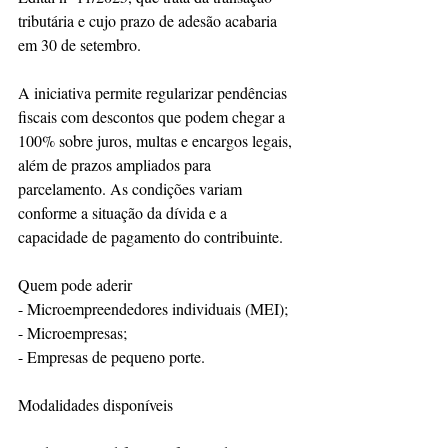
tributária e cujo prazo de adesão acabaria 
em 30 de setembro.
A iniciativa permite regularizar pendências 
fiscais com descontos que podem chegar a 
100% sobre juros, multas e encargos legais, 
além de prazos ampliados para 
parcelamento. As condições variam 
conforme a situação da dívida e a 
capacidade de pagamento do contribuinte.
Quem pode aderir
- Microempreendedores individuais (MEI);
- Microempresas;
- Empresas de pequeno porte.
Modalidades disponíveis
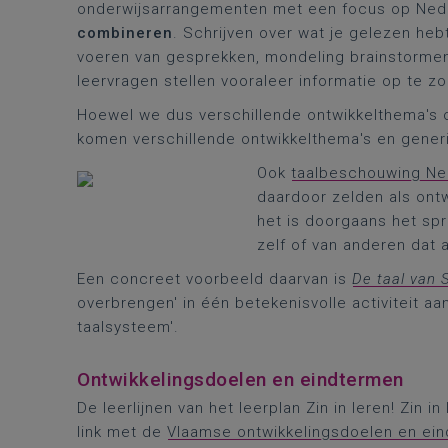
onderwijsarrangementen met een focus op Ne
combineren
. Schrijven over wat je gelezen hebt,
voeren van gesprekken, mondeling brainstormen 
leervragen stellen vooraleer informatie op te zo
Hoewel we dus verschillende ontwikkelthema's o
komen verschillende ontwikkelthema's en generi
Ook
taalbeschouwing Ne
daardoor zelden als ont
het is doorgaans het spre
zelf of van anderen dat a
Een concreet voorbeeld daarvan is
De taal van 
overbrengen' in één betekenisvolle activiteit 
taalsysteem'.
Ontwikkelingsdoelen en eindtermen
De leerlijnen van het leerplan Zin in leren! Zin i
link met de
Vlaamse ontwikkelingsdoelen en ei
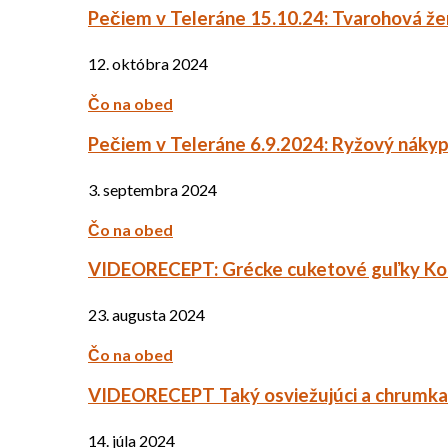
Pečiem v Teleráne 15.10.24: Tvarohová ž
12. októbra 2024
Čo na obed
Pečiem v Teleráne 6.9.2024: Ryžový náky
3. septembra 2024
Čo na obed
VIDEORECEPT: Grécke cuketové guľky Ko
23. augusta 2024
Čo na obed
VIDEORECEPT Taký osviežujúci a chrumkav
14. júla 2024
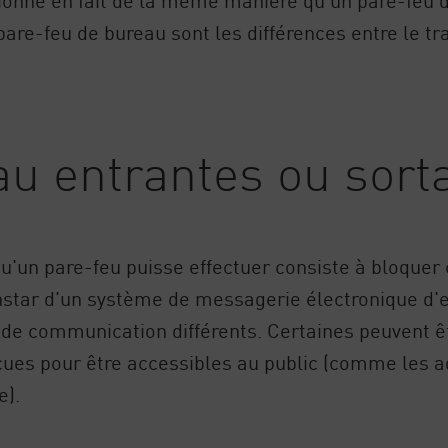
e-feu de bureau sont les différences entre le traf
u entrantes ou sort
qu'un pare-feu puisse effectuer consiste à bloquer 
l'instar d'un système de messagerie électronique d'
de communication différents. Certaines peuvent ê
çues pour être accessibles au public (comme les a
e).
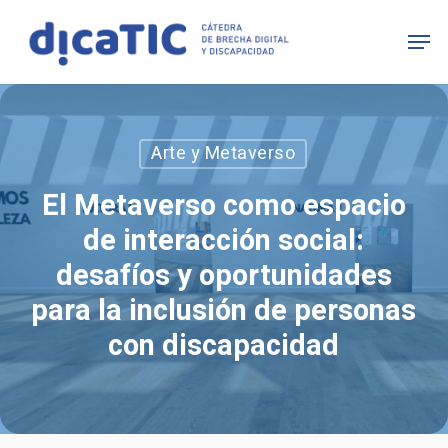
Skip
Men
to
main
content
Arte y Metaverso
El Metaverso como espacio
de interacción social:
desafíos y oportunidades
para la inclusión de personas
con discapacidad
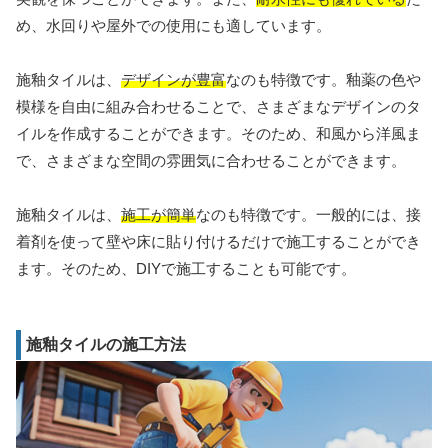
め、水回りや屋外での使用にも適しています。
施釉タイルは、
デザインが豊富
なのも特徴です。釉薬の色や
模様を自由に組み合わせることで、さまざまなデザインのタ
イルを作成することができます。そのため、和風から洋風ま
で、さまざまな空間の雰囲気に合わせることができます。
施釉タイルは、
施工が簡単
なのも特徴です。一般的には、接
着剤を使って壁や床に貼り付けるだけで施工することができ
ます。そのため、DIYで施工することも可能です。
施釉タイルの施工方法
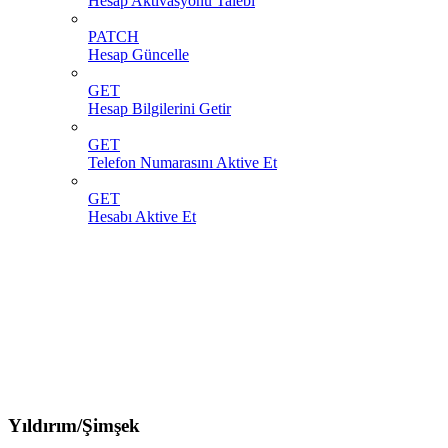
Hesap Aktivasyonu Talebi
PATCH
Hesap Güncelle
GET
Hesap Bilgilerini Getir
GET
Telefon Numarasını Aktive Et
GET
Hesabı Aktive Et
Yıldırım/Şimşek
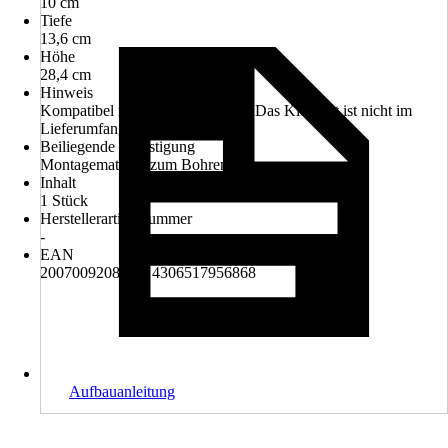
10 cm
Tiefe
13,6 cm
Höhe
28,4 cm
Hinweis
Kompatibel mit NWB Set BK20, Das Klebeset ist nicht im
Lieferumfang enthalten.
Beiliegende Befestigung
Montagematerial zum Bohren
Inhalt
1 Stück
Herstellerartikelnummer
-
EAN
2007009208268, 4306517956868
Aufbauanleitung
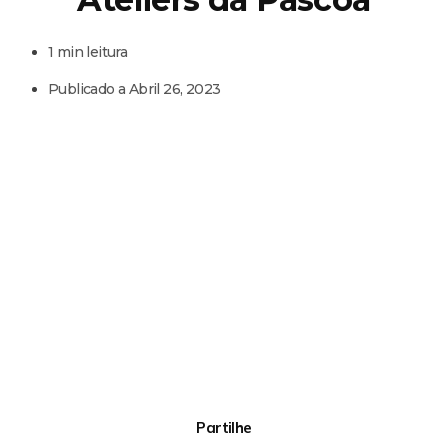
1 min leitura
Publicado a
Abril 26, 2023
Partilhe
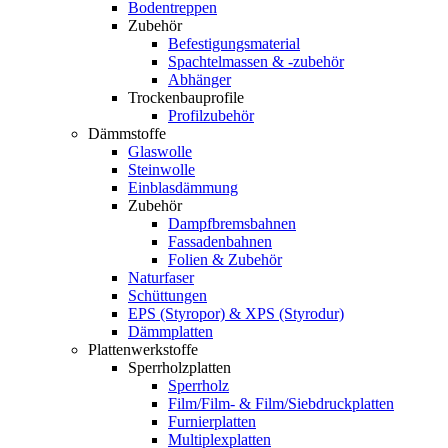
Bodentreppen
Zubehör
Befestigungsmaterial
Spachtelmassen & -zubehör
Abhänger
Trockenbauprofile
Profilzubehör
Dämmstoffe
Glaswolle
Steinwolle
Einblasdämmung
Zubehör
Dampfbremsbahnen
Fassadenbahnen
Folien & Zubehör
Naturfaser
Schüttungen
EPS (Styropor) & XPS (Styrodur)
Dämmplatten
Plattenwerkstoffe
Sperrholzplatten
Sperrholz
Film/Film- & Film/Siebdruckplatten
Furnierplatten
Multiplexplatten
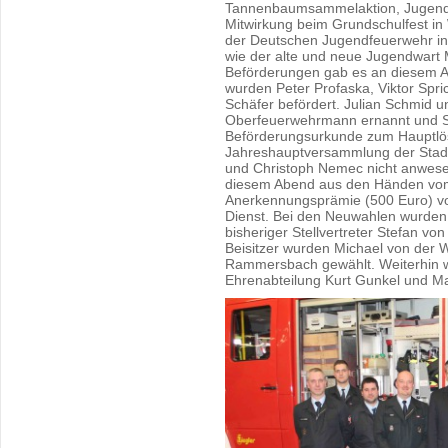
Tannenbaumsammelaktion, Jugend
Mitwirkung beim Grundschulfest in
der Deutschen Jugendfeuerwehr in
wie der alte und neue Jugendwart 
Beförderungen gab es an diesem 
wurden Peter Profaska, Viktor Spri
Schäfer befördert. Julian Schmid 
Oberfeuerwehrmann ernannt und St
Beförderungsurkunde zum Hauptlös
Jahreshauptversammlung der Stad
und Christoph Nemec nicht anwesen
diesem Abend aus den Händen vom 
Anerkennungsprämie (500 Euro) vo
Dienst. Bei den Neuwahlen wurden
bisheriger Stellvertreter Stefan v
Beisitzer wurden Michael von der 
Rammersbach gewählt. Weiterhin wu
Ehrenabteilung Kurt Gunkel und Ma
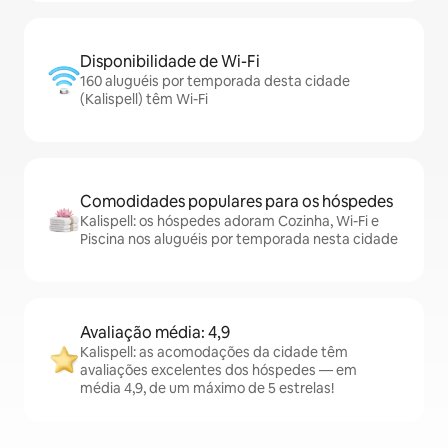
Disponibilidade de Wi-Fi
160 aluguéis por temporada desta cidade
(Kalispell) têm Wi-Fi
Comodidades populares para os hóspedes
Kalispell: os hóspedes adoram Cozinha, Wi-Fi e
Piscina nos aluguéis por temporada nesta cidade
Avaliação média: 4,9
Kalispell: as acomodações da cidade têm
avaliações excelentes dos hóspedes — em
média 4,9, de um máximo de 5 estrelas!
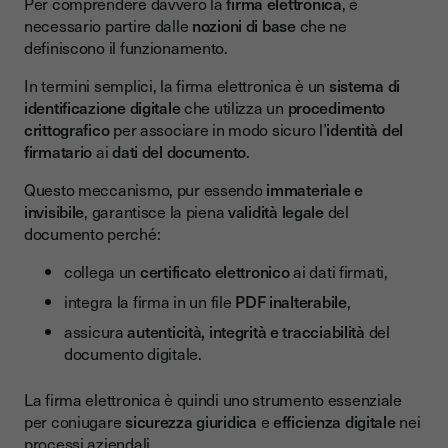
Per comprendere davvero la
firma elettronica
, è
necessario partire dalle
nozioni di base
che ne
definiscono il funzionamento.
In termini semplici, la firma elettronica è un
sistema di
identificazione digitale
che utilizza un
procedimento
crittografico
per associare in modo sicuro l’
identità del
firmatario
ai
dati del documento
.
Questo meccanismo, pur essendo
immateriale e
invisibile
, garantisce la piena
validità legale
del
documento perché:
collega un
certificato elettronico
ai dati firmati,
integra la firma in un file
PDF inalterabile
,
assicura
autenticità, integrità e tracciabilità
del
documento digitale.
La firma elettronica è quindi uno strumento essenziale
per coniugare
sicurezza giuridica
e
efficienza digitale
nei
processi aziendali.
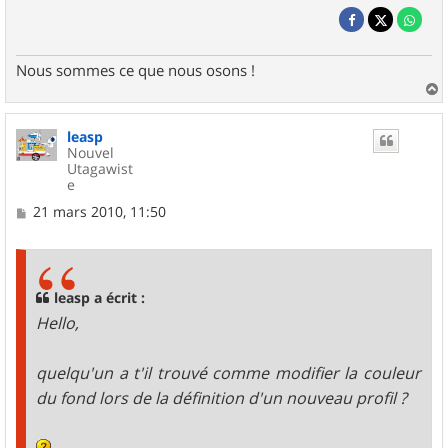
Nous sommes ce que nous osons !
a
u
leasp
t
Nouvel
Utagawist
e
M
21 mars 2010, 11:50
e
s
s
a
g
leasp a écrit :
e
Hello,
quelqu'un a t'il trouvé comme modifier la couleur
du fond lors de la définition d'un nouveau profil ?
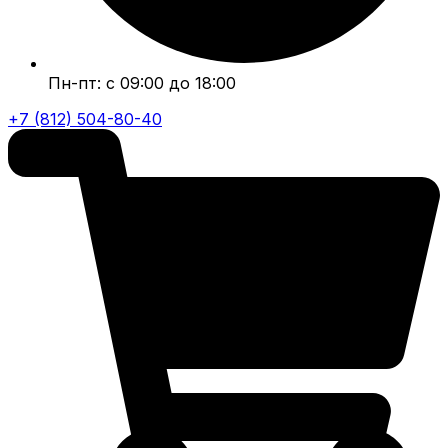
Пн-пт: с 09:00 до 18:00
+7 (812) 504-80-40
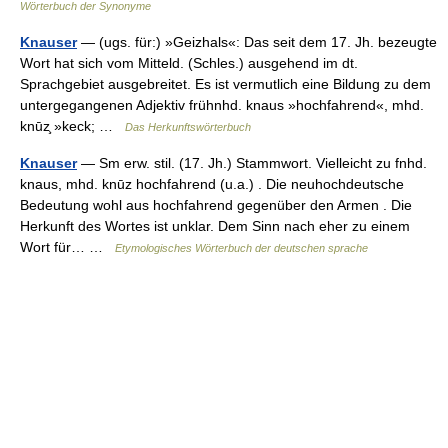
Wörterbuch der Synonyme
Knauser
— (ugs. für:) »Geizhals«: Das seit dem 17. Jh. bezeugte
Wort hat sich vom Mitteld. (Schles.) ausgehend im dt.
Sprachgebiet ausgebreitet. Es ist vermutlich eine Bildung zu dem
untergegangenen Adjektiv frühnhd. knaus »hochfahrend«, mhd.
knūz̧ »keck; …
Das Herkunftswörterbuch
Knauser
— Sm erw. stil. (17. Jh.) Stammwort. Vielleicht zu fnhd.
knaus, mhd. knūz hochfahrend (u.a.) . Die neuhochdeutsche
Bedeutung wohl aus hochfahrend gegenüber den Armen . Die
Herkunft des Wortes ist unklar. Dem Sinn nach eher zu einem
Wort für… …
Etymologisches Wörterbuch der deutschen sprache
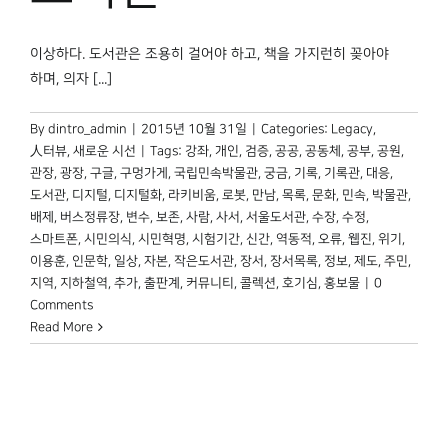
이상하다. 도서관은 조용히 걸어야 하고, 책을 가지런히 꽂아야
하며, 의자 [...]
By
dintro_admin
|
2015년 10월 31일
|
Categories:
Legacy
,
人터뷰
,
새로운 시선
|
Tags:
강좌
,
개인
,
검증
,
공공
,
공동체
,
공부
,
공원
,
관장
,
광장
,
구글
,
구멍가게
,
국립민속박물관
,
궁금
,
기록
,
기록관
,
대응
,
도서관
,
디지털
,
디지털화
,
라키비움
,
로봇
,
만남
,
목록
,
문화
,
민속
,
박물관
,
배제
,
버스정류장
,
변수
,
보존
,
사람
,
사서
,
서울도서관
,
수장
,
수정
,
스마트폰
,
시민의식
,
시민혁명
,
시험기간
,
신간
,
역동적
,
오류
,
웹진
,
위기
,
이용훈
,
인문학
,
일상
,
자본
,
작은도서관
,
장서
,
장서목록
,
정보
,
제도
,
주민
,
지역
,
지하철역
,
추가
,
출판계
,
커뮤니티
,
콜렉션
,
호기심
,
홍보물
|
0
Comments
Read More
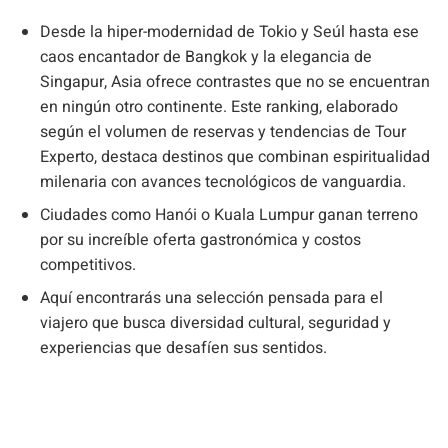
Desde la hiper-modernidad de Tokio y Seúl hasta ese
caos encantador de Bangkok y la elegancia de
Singapur, Asia ofrece contrastes que no se encuentran
en ningún otro continente. Este ranking, elaborado
según el volumen de reservas y tendencias de Tour
Experto, destaca destinos que combinan espiritualidad
milenaria con avances tecnológicos de vanguardia.
Ciudades como Hanói o Kuala Lumpur ganan terreno
por su increíble oferta gastronómica y costos
competitivos.
Aquí encontrarás una selección pensada para el
viajero que busca diversidad cultural, seguridad y
experiencias que desafíen sus sentidos.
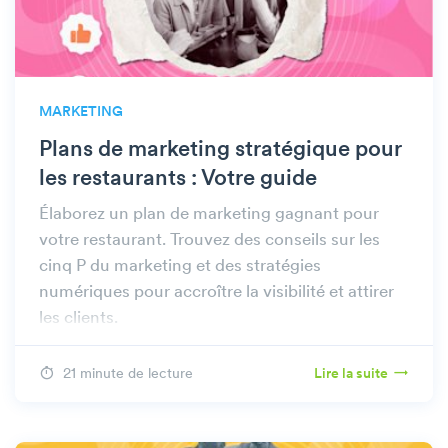
MARKETING
Plans de marketing stratégique pour
les restaurants : Votre guide
Élaborez un plan de marketing gagnant pour
votre restaurant. Trouvez des conseils sur les
cinq P du marketing et des stratégies
numériques pour accroître la visibilité et attirer
les clients.
21 minute de lecture
Lire la suite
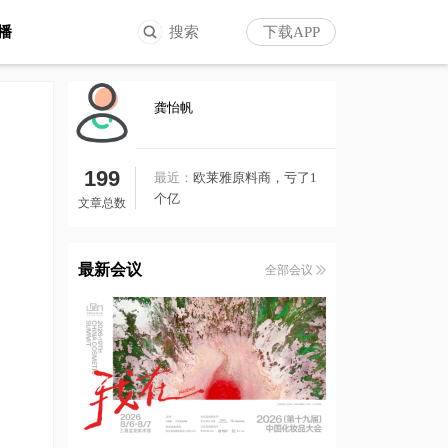
播
搜索
下载APP
龚怡帆
199
最近：
欧莱雅原料商，亏了1
个亿
文章总数
最新会议
全部会议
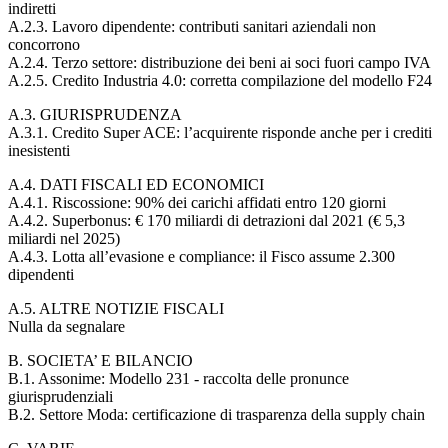
indiretti
A.2.3. Lavoro dipendente: contributi sanitari aziendali non
concorrono
A.2.4. Terzo settore: distribuzione dei beni ai soci fuori campo IVA
A.2.5. Credito Industria 4.0: corretta compilazione del modello F24
A.3. GIURISPRUDENZA
A.3.1. Credito Super ACE: l’acquirente risponde anche per i crediti
inesistenti
A.4. DATI FISCALI ED ECONOMICI
A.4.1. Riscossione: 90% dei carichi affidati entro 120 giorni
A.4.2. Superbonus: € 170 miliardi di detrazioni dal 2021 (€ 5,3
miliardi nel 2025)
A.4.3. Lotta all’evasione e compliance: il Fisco assume 2.300
dipendenti
A.5. ALTRE NOTIZIE FISCALI
Nulla da segnalare
B. SOCIETA’ E BILANCIO
B.1. Assonime: Modello 231 - raccolta delle pronunce
giurisprudenziali
B.2. Settore Moda: certificazione di trasparenza della supply chain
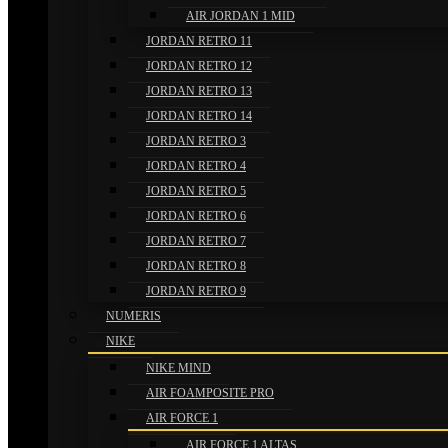
AIR JORDAN 1 MID
JORDAN RETRO 11
JORDAN RETRO 12
JORDAN RETRO 13
JORDAN RETRO 14
JORDAN RETRO 3
JORDAN RETRO 4
JORDAN RETRO 5
JORDAN RETRO 6
JORDAN RETRO 7
JORDAN RETRO 8
JORDAN RETRO 9
NUMERIS
NIKE
NIKE MIND
AIR FOAMPOSITE PRO
AIR FORCE 1
AIR FORCE 1 ALTAS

- [Work request]: Show, from the records above, every line that includes "diesem".

- [Problem solution]:
Beförderungen gab es an diesem 
diesem Abend aus den Händen vom 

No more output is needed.